# [EXERCISE DETAILS]
Copy, from the data below, each line that has the word "Features".

Extracted page text data
*** Begin section ***
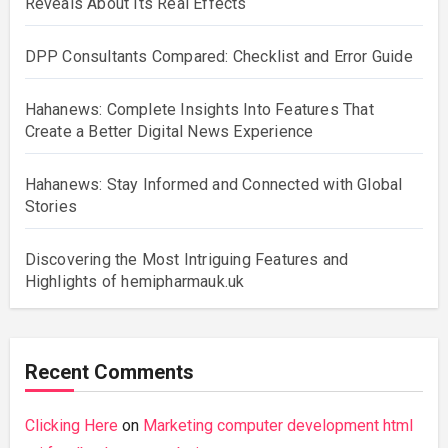
Reveals About Its Real Effects
DPP Consultants Compared: Checklist and Error Guide
Hahanews: Complete Insights Into Features That
Create a Better Digital News Experience
Hahanews: Stay Informed and Connected with Global
Stories
Discovering the Most Intriguing Features and
Highlights of hemipharmauk.uk
Recent Comments
Clicking Here
on
Marketing computer development html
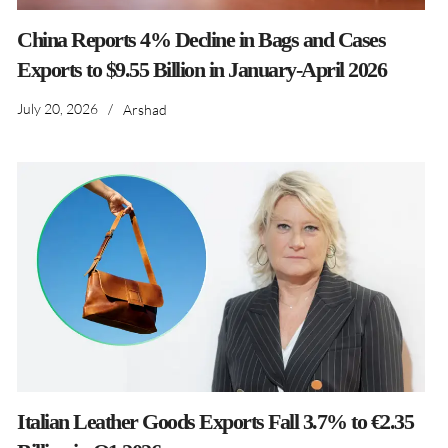
China Reports 4% Decline in Bags and Cases
Exports to $9.55 Billion in January-April 2026
July 20, 2026
/
Arshad
Italian Leather Goods Exports Fall 3.7% to €2.35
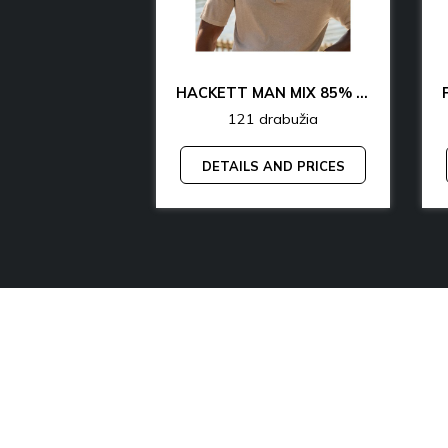
CK & TH UNDERWEAR & LOUNGEWEAR MAN 70% OFF
HACKETT MAN MIX 85% OFF
rabužia
121 drabužia
AND PRICES
DETAILS AND PRICES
*** End section ***
# [EXERCISE OUTPUT]
Hahanews: Complete Insights Into Features That
Discovering the Most Intriguing Features and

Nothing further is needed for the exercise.